You don't need to configure your router for tailscale. And you didn't answer my questions, so I can't help.

[borgqueenx]

You don't need to configure your router for tailscale. And you didn't answer my questions, so I can't help.

i thought i did with the above so let me try more direct answers, apologise for not giving enough to help and appriciate your time!

What do you really want to do???

Get rid of extremely slow speeds when connected to tailscale that runs as exit node on home assistant as add-on.

Who wants to access 192.168.1.184:8443?

I do, while obviously connected to tailscale (i only want access to home assistant using the local pc connected to the same router or when connected to the same tailnet) 192.168.1.184 is the local address of the home assistant minipc. 8443 was the port. now it is 192.168.1.184:8123, the standard home assistant port. This can therefore be accessed with or without tailscale. I can now also access home assistant through the tailscale domain that was given to me, this only works when connected to tailscale, which is exactly what i want.

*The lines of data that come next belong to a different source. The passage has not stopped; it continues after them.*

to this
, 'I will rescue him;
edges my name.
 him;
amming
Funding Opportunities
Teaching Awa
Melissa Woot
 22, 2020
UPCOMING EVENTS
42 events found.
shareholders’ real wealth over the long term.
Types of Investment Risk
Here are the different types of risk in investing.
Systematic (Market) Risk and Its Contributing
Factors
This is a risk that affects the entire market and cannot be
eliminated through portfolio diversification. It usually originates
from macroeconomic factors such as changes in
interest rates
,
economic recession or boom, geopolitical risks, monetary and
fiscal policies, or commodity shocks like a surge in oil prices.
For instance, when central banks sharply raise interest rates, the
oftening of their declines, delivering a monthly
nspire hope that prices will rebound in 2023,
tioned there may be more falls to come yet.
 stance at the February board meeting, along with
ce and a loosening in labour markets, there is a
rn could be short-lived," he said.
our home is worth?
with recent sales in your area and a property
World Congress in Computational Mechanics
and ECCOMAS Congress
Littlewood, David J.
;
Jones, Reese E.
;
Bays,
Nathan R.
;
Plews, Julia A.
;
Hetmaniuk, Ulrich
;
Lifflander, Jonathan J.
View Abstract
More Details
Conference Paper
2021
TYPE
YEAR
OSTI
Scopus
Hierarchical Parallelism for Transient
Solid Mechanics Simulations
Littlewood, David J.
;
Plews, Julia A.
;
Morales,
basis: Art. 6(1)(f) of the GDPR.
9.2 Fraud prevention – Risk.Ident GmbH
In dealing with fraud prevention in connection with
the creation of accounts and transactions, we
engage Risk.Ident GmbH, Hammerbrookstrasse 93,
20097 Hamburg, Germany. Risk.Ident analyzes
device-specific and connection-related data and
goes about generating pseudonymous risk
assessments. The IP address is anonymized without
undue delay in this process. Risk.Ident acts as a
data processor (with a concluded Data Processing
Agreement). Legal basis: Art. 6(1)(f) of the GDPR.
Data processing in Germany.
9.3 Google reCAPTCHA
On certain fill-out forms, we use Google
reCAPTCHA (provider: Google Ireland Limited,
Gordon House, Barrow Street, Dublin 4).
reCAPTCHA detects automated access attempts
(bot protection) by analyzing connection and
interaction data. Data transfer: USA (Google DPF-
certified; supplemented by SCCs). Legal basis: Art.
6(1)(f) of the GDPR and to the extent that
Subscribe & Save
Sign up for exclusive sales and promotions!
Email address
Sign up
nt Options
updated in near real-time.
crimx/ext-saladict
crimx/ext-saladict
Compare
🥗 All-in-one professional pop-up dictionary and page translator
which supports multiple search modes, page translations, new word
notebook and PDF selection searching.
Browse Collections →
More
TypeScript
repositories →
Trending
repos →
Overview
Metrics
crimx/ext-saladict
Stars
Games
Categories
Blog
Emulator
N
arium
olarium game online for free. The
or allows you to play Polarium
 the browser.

I also took your advice and removed port 443 altogether. tailscale is not using 8443 and home assistant locally(in configuration.yaml) uses 8123.

[lmagyar]

Who wants to access 192.168.1.184:8443? I do

Read the docs, read what I've wrote: tailscale proxy is only available on the tailnet, not on your LAN! Full stop.

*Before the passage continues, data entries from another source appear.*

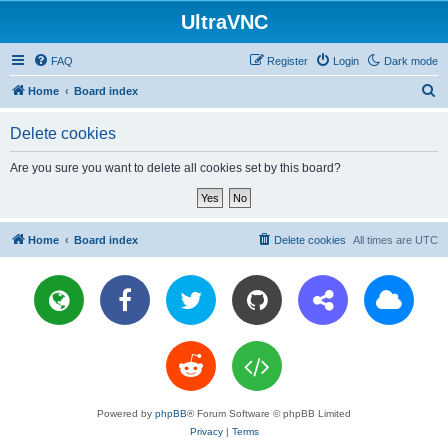
UltraVNC
FAQ
Register
Login
Dark mode
S
Home
Board index
e
Delete cookies
a
r
Are you sure you want to delete all cookies set by this board?
c
h
Home
Board index
Delete cookies
All times are
UTC
Powered by
phpBB
® Forum Software © phpBB Limited
Privacy
|
Terms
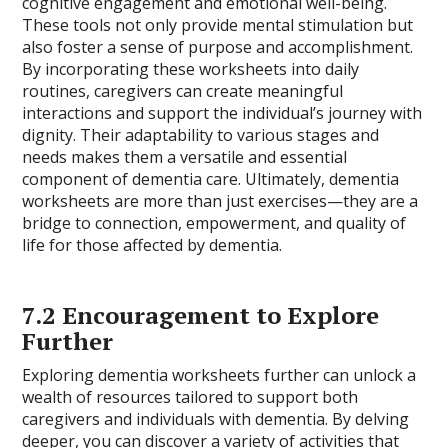
cognitive engagement and emotional well-being.
These tools not only provide mental stimulation but
also foster a sense of purpose and accomplishment.
By incorporating these worksheets into daily
routines, caregivers can create meaningful
interactions and support the individual’s journey with
dignity. Their adaptability to various stages and
needs makes them a versatile and essential
component of dementia care. Ultimately, dementia
worksheets are more than just exercises—they are a
bridge to connection, empowerment, and quality of
life for those affected by dementia.
7.2 Encouragement to Explore
Further
Exploring dementia worksheets further can unlock a
wealth of resources tailored to support both
caregivers and individuals with dementia. By delving
deeper, you can discover a variety of activities that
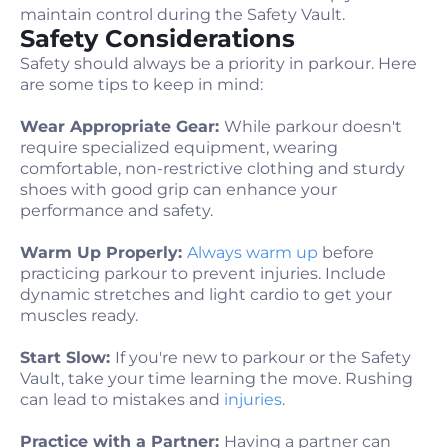
maintain control during the Safety Vault.
Safety Considerations
Safety should always be a priority in parkour. Here
are some tips to keep in mind:
Wear Appropriate Gear:
While parkour doesn't
require specialized equipment, wearing
comfortable, non-restrictive clothing and sturdy
shoes with good grip can enhance your
performance and safety.
Warm Up Properly:
Always warm up
before
practicing parkour to prevent injuries. Include
dynamic stretches and light cardio to get your
muscles ready.
Start Slow:
If you're new to parkour or the Safety
Vault, take your time learning the move. Rushing
can lead to mistakes and
injuries
.
Practice with a Partner:
Having a partner can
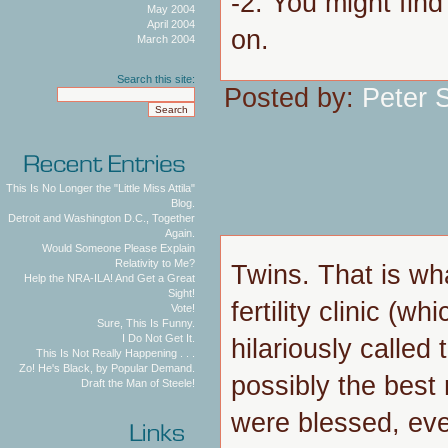
-2. You might find
May 2004
April 2004
on.
March 2004
Search this site:
Posted by:
Peter 
This Is No Longer the "Little Miss Attila"
Blog.
Detroit and Washington D.C., Together
Again.
Would Someone Please Explain
Relativity to Me?
Twins. That is wha
Help the NRA-ILA! And Get a Great
Sight!
fertility clinic (
Vote!
Sure, This Is Funny.
I Do Not Get It.
hilariously called t
This Is Not Really Happening . . .
Zo! He's Black, by Popular Demand.
possibly the best
Draft the Man of Steele!
were blessed, eve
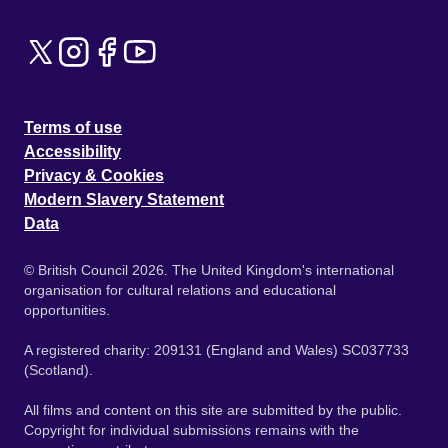
Terms of use
Accessibility
Privacy & Cookies
Modern Slavery Statement
Data
© British Council 2026. The United Kingdom's international
organisation for cultural relations and educational
opportunities.
A registered charity: 209131 (England and Wales) SC037733
(Scotland).
All films and content on this site are submitted by the public.
Copyright for individual submissions remains with the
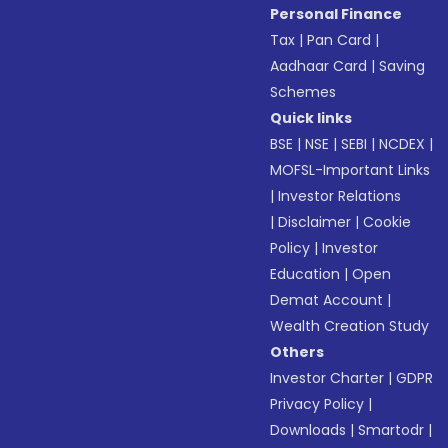
Personal Finance
Tax
|
Pan Card
|
Aadhaar Card
|
Saving
Schemes
Quick links
BSE
|
NSE
|
SEBI
|
NCDEX
|
MOFSL-Important Links
|
Investor Relations
|
Disclaimer
|
Cookie
Policy
|
Investor
Education
|
Open
Demat Account
|
Wealth Creation Study
Others
Investor Charter
|
GDPR
Privacy Policy
|
Downloads
|
Smartodr
|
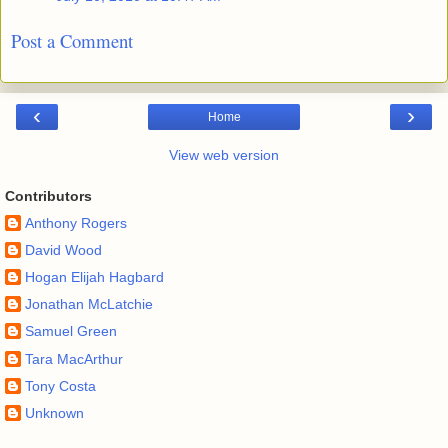
Post a Comment
‹
›
Home
View web version
Contributors
Anthony Rogers
David Wood
Hogan Elijah Hagbard
Jonathan McLatchie
Samuel Green
Tara MacArthur
Tony Costa
Unknown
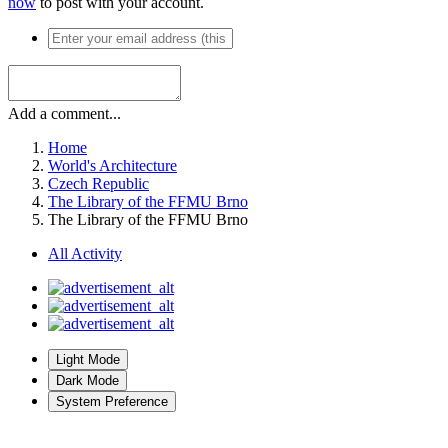
now
to post with your account.
Add a comment...
Home
World's Architecture
Czech Republic
The Library of the FFMU Brno
The Library of the FFMU Brno
All Activity
Light Mode
Dark Mode
System Preference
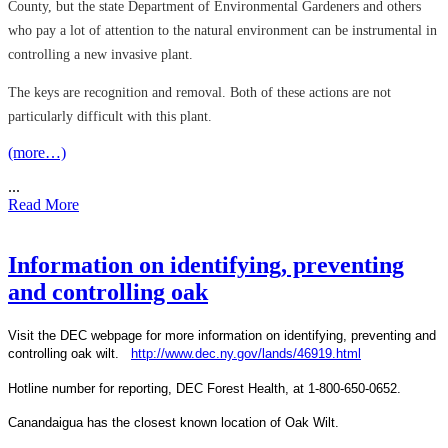
County, but the state Department of Environmental Gardeners and others
who pay a lot of attention to the natural environment can be instrumental in
controlling a new invasive plant.
The keys are recognition and removal. Both of these actions are not
particularly difficult with this plant.
(more…)
...
Read More
Information on identifying, preventing
and controlling oak
Visit the DEC webpage for more information on identifying, preventing and
controlling oak wilt.
http://www.dec.ny.gov/lands/46919.html
Hotline number for reporting, DEC Forest Health, at 1-800-650-0652.
Canandaigua has the closest known location of Oak Wilt.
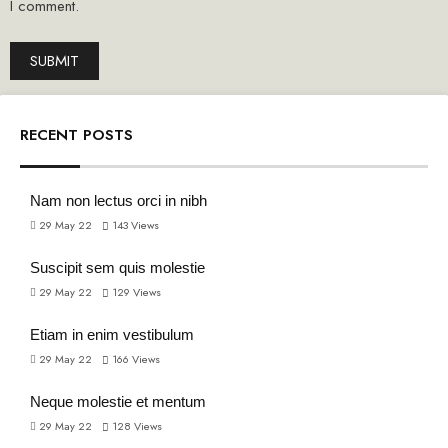
I comment.
RECENT POSTS
Nam non lectus orci in nibh
29 May 22
143
Views
Suscipit sem quis molestie
29 May 22
129
Views
Etiam in enim vestibulum
29 May 22
166
Views
Neque molestie et mentum
29 May 22
128
Views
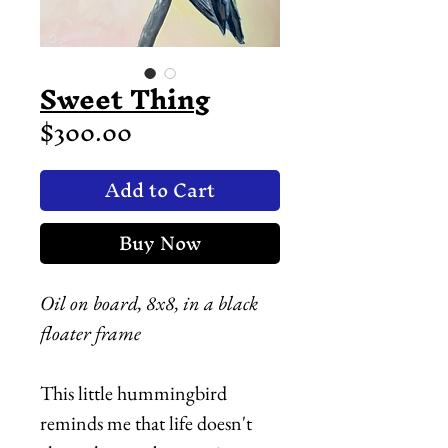
Sweet Thing
Price
$300.00
Add to Cart
Buy Now
Oil on board, 8x8, in a black
floater frame
This little hummingbird
reminds me that life doesn't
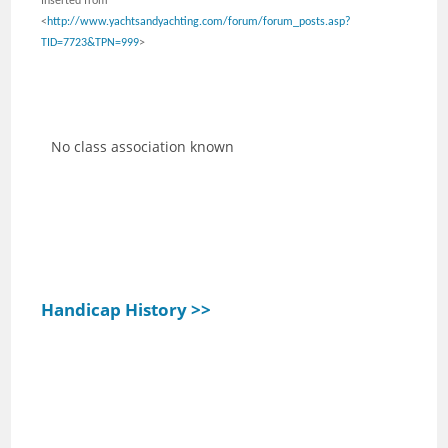
Inserted from
<
http://www.yachtsandyachting.com/forum/forum_posts.asp?
TID=7723&TPN=999
>
No class association known
Handicap History >>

Remove any tailscale router config, because you don't need it. To have a clean config, disable any subnet routing and exit node config on tailscale's admin page for this HA instance and your PC, then:

• when PC is connected to LAN, http://<HA's LAN IP>:8123 should work
• when PC is connected to tailnet, http://<HA's tailnet IP or name>:8123 should work
• when PC is connected to tailnet AND add-on's proxy is enabled, httpS://<HA's tailnet name>:8443 should work
• nothing else should work
• until the first 3 steps doesn't work, remove other misconfigurations

[borgqueenx]

ah, my bad, the 192.168.1.184:8443 was working on local when i changed the configuration.yaml to this port, but with current settings that i gave before it is not possible anymore. Your pointers are all correct. When there is no incoming connection the add-on's log also stay clean without any errors. it starts when connecting to the home assistant machine over the tailnet, exit node enabled or disabled.

[lmagyar]

And what is the log with the current settings?

[borgqueenx]

pretty much the same logs as given earlier.... Could it be that a router firewall or settings are messing with tailscale's ability to "just work"?

[borgqueenx]

So, i just figured out something weird... When connecting to home assistant through my tailscale IP address of the home assistant host pc, everything is blazing fast as it is when connecting to the device locally. When using the domain name of tailscale to access the host (with https), it is when things are impossibly slow.

[lmagyar]

Without logs I can't say anything. Please check, that the resolved IP of the hostname is the same as the tailscale IP, my guess is that your laptop resolves a different IP.

[github-actions[bot]]

There hasn't been any activity on this issue recently, so we clean up some of the older and inactive issues. Please make sure to update to the latest version and check if that solves the issue. Let us know if that works for you by leaving a comment 👍 This issue has now been marked as stale and will be closed if no further activity occurs. Thanks!